### Task description
The pictures must be left out, while the rest of the data is copied exactly.

### Data extracted from a collection
= Beginning of Section =

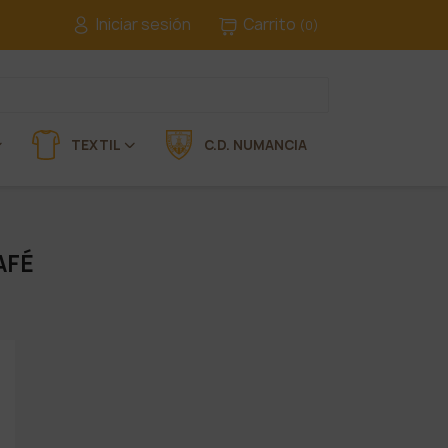
Iniciar sesión
Carrito
(0)
TEXTIL
C.D. NUMANCIA
AFÉ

= End of Section =

### Answer box
Iniciar sesión
Carrito
(0)
TEXTIL
C.D. NUMANCIA
AFÉ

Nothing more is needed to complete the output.